Exercise:
No pictures belong in the copy. Retype exactly, and only, the stretch of lines below from the one with "DSGVO gespeichert, sofern keine andere" through the one with "Csatlakozzon".

Data in this exercise:
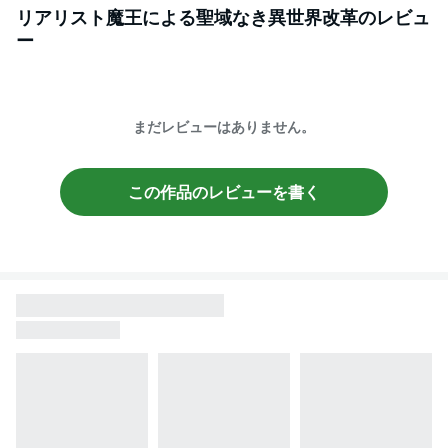
リアリスト魔王による聖域なき異世界改革
のレビュ
ー
まだレビューはありません。
この作品のレビューを書く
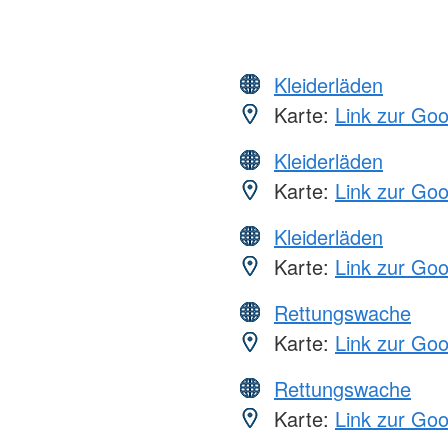
Kleiderläden
Karte:
Link zur Go
Kleiderläden
Karte:
Link zur Go
Kleiderläden
Karte:
Link zur Go
Rettungswache
Karte:
Link zur Go
Rettungswache
Karte:
Link zur Go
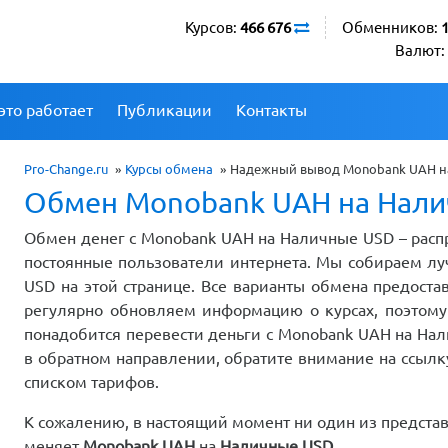
Курсов:
466 676
Обменников:
Валют:
это работает
Публикации
Контакты
Pro-Change.ru
»
Курсы обмена
»
Надежный вывод Monobank UAH на
Обмен Monobank UAH на Нал
Обмен денег с Monobank UAH на Наличные USD – расп
постоянные пользователи интернета. Мы собираем л
USD на этой странице. Все варианты обмена предос
регулярно обновляем информацию о курсах, поэтому 
понадобится перевести деньги с Monobank UAH на Нал
в обратном направлении, обратите внимание на ссылк
списком тарифов.
К сожалению, в настоящий момент ни один из предста
меняет
Monobank UAH
на
Наличные USD
.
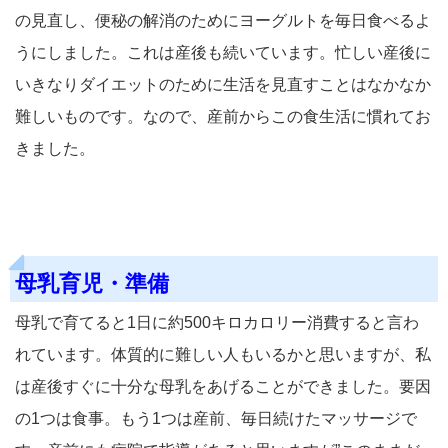
の見直し、便秘の解消のためにヨーグルトを毎日食べるよ
うにしました。これは産後も続いています。忙しい産後に
いきなりダイエットのために生活を見直すことはなかなか
難しいものです。なので、産前からこの食生活に慣れてお
きました。
母乳育児・準備
母乳で育てると1日に約500キロカロリー消費すると言わ
れています。体質的に難しい人もいるかと思いますが、私
は産後すぐに十分な母乳をあげることができました。要因
の1つは食事。もう1つは産前、毎日続けたマッサージで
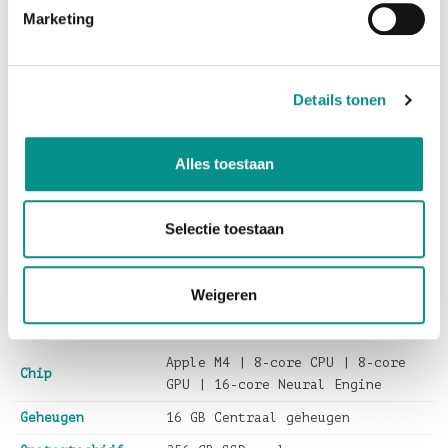
ontwerp.
Marketing
Wordt dit uw nieuwe Mac?
Deze
iMac 24-inch M4 | Zilver (2024)
is standaard
Details tonen
uitgerust met
256GB SSD-opslag
, heeft
16GB
Centraal
geheugen
en wordt aangedreven door de
Apple M4 Chip
met 8-core CPU en 8-core GPU
, uitgevoerd in
Alles toestaan
Oranje
.
Verder is deze iMac voorzien van het
4,5K Retina-
display
voor superscherp beeld en
Selectie toestaan
een intense kleurbeleving,
een
1080p
FaceTime HD-camera,
WiFi 6 en
twee
Thunderbolt 4
poorten.
Weigeren
Apple M4 | 8-core CPU | 8-core
Chip
GPU | 16-core Neural Engine
Geheugen
16 GB Centraal geheugen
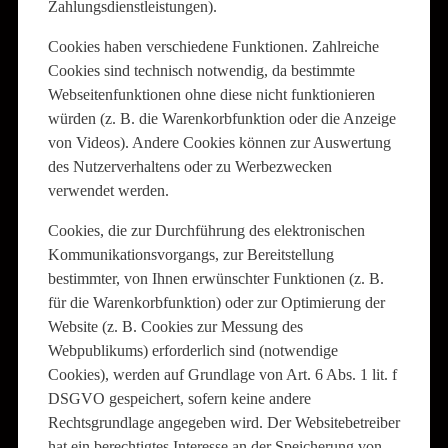
Zahlungsdienstleistungen).
Cookies haben verschiedene Funktionen. Zahlreiche
Cookies sind technisch notwendig, da bestimmte
Webseitenfunktionen ohne diese nicht funktionieren
würden (z. B. die Warenkorbfunktion oder die Anzeige
von Videos). Andere Cookies können zur Auswertung
des Nutzerverhaltens oder zu Werbezwecken
verwendet werden.
Cookies, die zur Durchführung des elektronischen
Kommunikationsvorgangs, zur Bereitstellung
bestimmter, von Ihnen erwünschter Funktionen (z. B.
für die Warenkorbfunktion) oder zur Optimierung der
Website (z. B. Cookies zur Messung des
Webpublikums) erforderlich sind (notwendige
Cookies), werden auf Grundlage von Art. 6 Abs. 1 lit. f
DSGVO gespeichert, sofern keine andere
Rechtsgrundlage angegeben wird. Der Websitebetreiber
hat ein berechtigtes Interesse an der Speicherung von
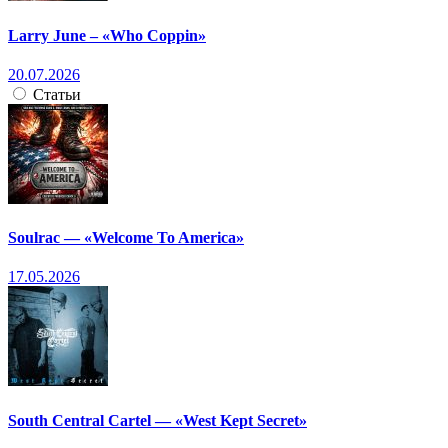
Larry June – «Who Coppin»
20.07.2026
Статьи
Soulrac — «Welcome To America»
17.05.2026
South Central Cartel — «West Kept Secret»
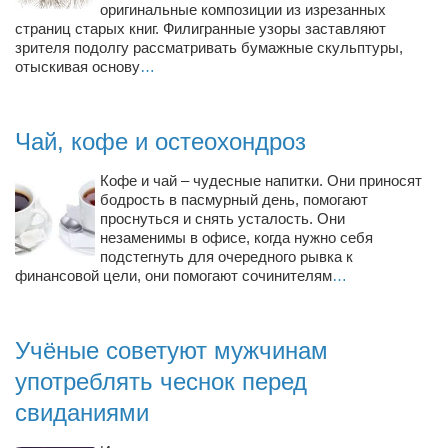
Туризм
оригинальные композиции из изрезанных
страниц старых книг. Филигранные узоры заставляют
«Траверс» — экипировочный центр
зрителя подолгу рассматривать бумажные скульптуры,
отыскивая основу
…
Журналисты
Александр Гвоздик
Александр Кугук
Чай, кофе и остеохондроз
Музыканты
Кофе и чай – чудесные напитки. Они приносят
Евгений Касьяненко
бодрость в пасмурный день, помогают
проснуться и снять усталость. Они
Сергей Коноз
незаменимы в офисе, когда нужно себя
подстегнуть для очередного рывка к
Денис Федченко
финансовой цели, они помогают сочинителям
…
Звукорежиссёры
Alfom Studio
Учёные советуют мужчинам
Guitarproduction Studio
употреблять чеснок перед
Писатели
свиданиями
Поэты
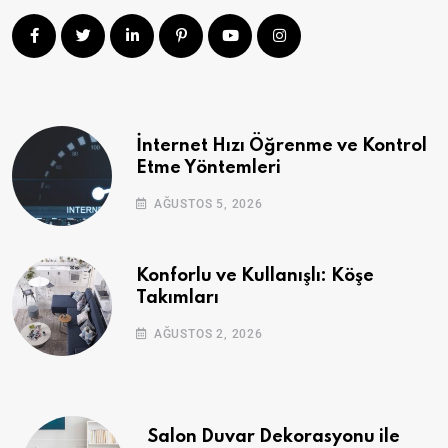
İnternet Hızı Öğrenme ve Kontrol
Etme Yöntemleri
AĞUSTOS 5, 2026
Konforlu ve Kullanışlı: Köşe
Takımları
AĞUSTOS 2, 2026
Salon Duvar Dekorasyonu ile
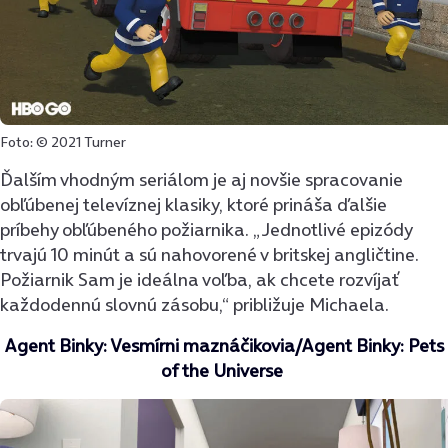
Foto: © 2021 Turner
Ďalším vhodným seriálom je aj novšie spracovanie
obľúbenej televíznej klasiky, ktoré prináša ďalšie
príbehy obľúbeného požiarnika. „Jednotlivé epizódy
trvajú 10 minút a sú nahovorené v britskej angličtine.
Požiarnik Sam je ideálna voľba, ak chcete rozvíjať
každodennú slovnú zásobu,“ približuje Michaela.
Agent Binky: Vesmírni maznáčikovia/Agent Binky: Pets
of the Universe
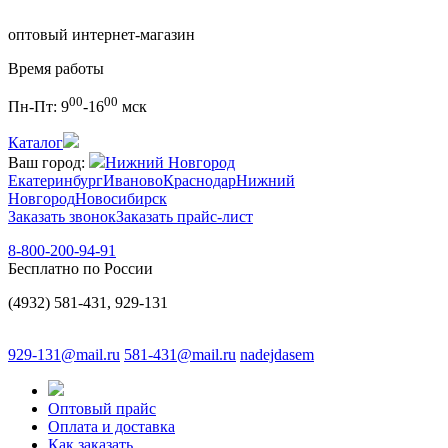
оптовый интернет-магазин
Время работы
00
00
Пн-Пт:
9
-16
мск
Каталог
Ваш город:
Нижний Новгород
Екатеринбург
Иваново
Краснодар
Нижний
Новгород
Новосибирск
Заказать звонок
Заказать прайс-лист
8-800-200-94-91
Бесплатно по России
(4932) 581-431, 929-131
929-131@mail.ru
581-431@mail.ru
nadejdasem
Оптовый прайс
Оплата и доставка
Как заказать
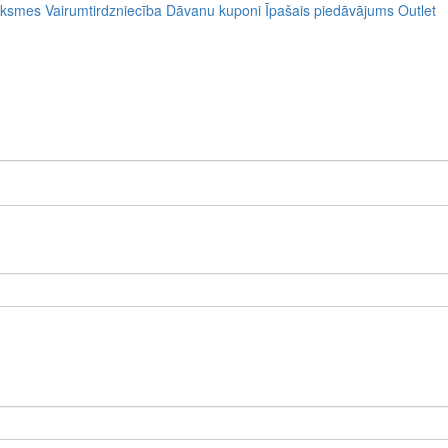
uksmes
Vairumtirdzniecība
Dāvanu kuponi
Īpašais piedāvājums
Outlet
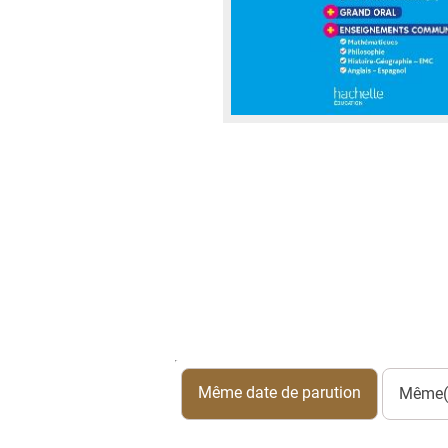
Même date de parution
Même(s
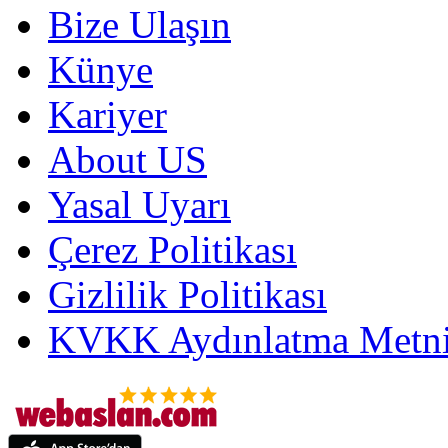
Bize Ulaşın
Künye
Kariyer
About US
Yasal Uyarı
Çerez Politikası
Gizlilik Politikası
KVKK Aydınlatma Metni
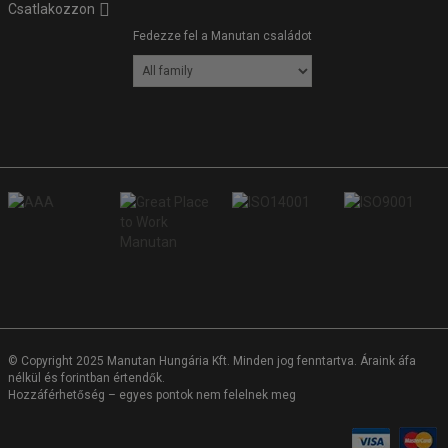
Csatlakozzon
Fedezze fel a Manutan családot
© Copyright 2025 Manutan Hungária Kft. Minden jog fenntartva. Áraink áfa
nélkül és forintban értendők.
Hozzáférhetőség – egyes pontok nem felelnek meg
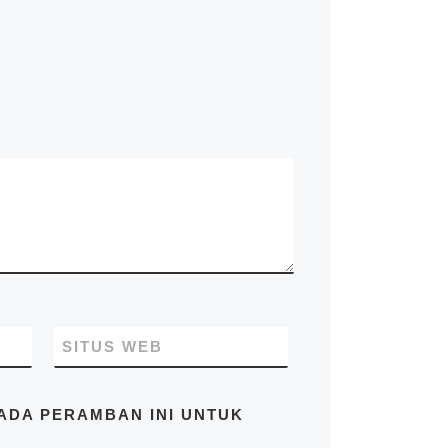
knockdown, kontainer kafe,
kontainer rumah, kontainer
office, kontainer toilet,
kontainer penyimpanan –
storage, dan modifikasi
kontainer lainnya termasuk
dry kontainer dan sewa
kontainer office. Kami Mitra
Kontainer bekerja
profesional yang
beralamatkan di Jl. Raya
Cakung Cilincing Jakarta
14130 Indonesia. Pastikan
Anda mendapatkan harga
terbaik dari kami hubungi di
no.telp/WA/SMS
081283230302
SITUS WEB
PADA PERAMBAN INI UNTUK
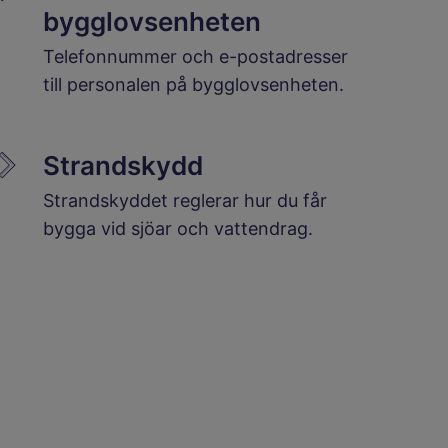
bygglovsenheten
Telefonnummer och e-postadresser
till personalen på bygglovsenheten.
Strandskydd
Strandskyddet reglerar hur du får
bygga vid sjöar och vattendrag.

Answer section:
DSGVO gespeichert, sofern keine andere
Rechtsgrundlage angegeben wird. Der Websitebetreiber
hat ein berechtigtes Interesse an der Speicherung von
Larry June – «Who Coppin»
20.07.2026
Статьи
Soulrac — «Welcome To America»
17.05.2026
South Central Cartel — «West Kept Secret»
Туризм
оригинальные композиции из изрезанных
страниц старых книг. Филигранные узоры заставляют
«Траверс» — экипировочный центр
зрителя подолгу рассматривать бумажные скульптуры,
отыскивая основу
…
Журналисты
Александр Гвоздик
Александр Кугук
Чай, кофе и остеохондроз
Музыканты
Кофе и чай – чудесные напитки. Они приносят
Евгений Касьяненко
бодрость в пасмурный день, помогают
проснуться и снять усталость. Они
Сергей Коноз
незаменимы в офисе, когда нужно себя
подстегнуть для очередного рывка к
Денис Федченко
финансовой цели, они помогают сочинителям
…
Звукорежиссёры
Alfom Studio
Учёные советуют мужчинам
Guitarproduction Studio
употреблять чеснок перед
Писатели
свиданиями
Поэты
İnternet Hızı Öğrenme ve Kontrol
Etme Yöntemleri
AĞUSTOS 5, 2026
Konforlu ve Kullanışlı: Köşe
Takımları
AĞUSTOS 2, 2026
Salon Duvar Dekorasyonu ile
Foto: © 2021 Turner
Ďalším vhodným seriálom je aj novšie spracovanie
obľúbenej televíznej klasiky, ktoré prináša ďalšie
príbehy obľúbeného požiarnika. „Jednotlivé epizódy
trvajú 10 minút a sú nahovorené v britskej angličtine.
Požiarnik Sam je ideálna voľba, ak chcete rozvíjať
každodennú slovnú zásobu,“ približuje Michaela.
Agent Binky: Vesmírni maznáčikovia/Agent Binky: Pets
of the Universe
оптовый интернет-магазин
Время работы
00
00
Пн-Пт:
9
-16
мск
Каталог
Ваш город:
Нижний Новгород
Екатеринбург
Иваново
Краснодар
Нижний
Новгород
Новосибирск
Заказать звонок
Заказать прайс-лист
8-800-200-94-91
Бесплатно по России
(4932) 581-431, 929-131
929-131@mail.ru
581-431@mail.ru
nadejdasem
Оптовый прайс
Оплата и доставка
Как заказать
uksmes
Vairumtirdzniecība
Dāvanu kuponi
Īpašais piedāvājums
Outlet
Même date de parution
Même(s
Bize Ulaşın
Künye
Kariyer
About US
Yasal Uyarı
Çerez Politikası
Gizlilik Politikası
KVKK Aydınlatma Metni
Csatlakozzon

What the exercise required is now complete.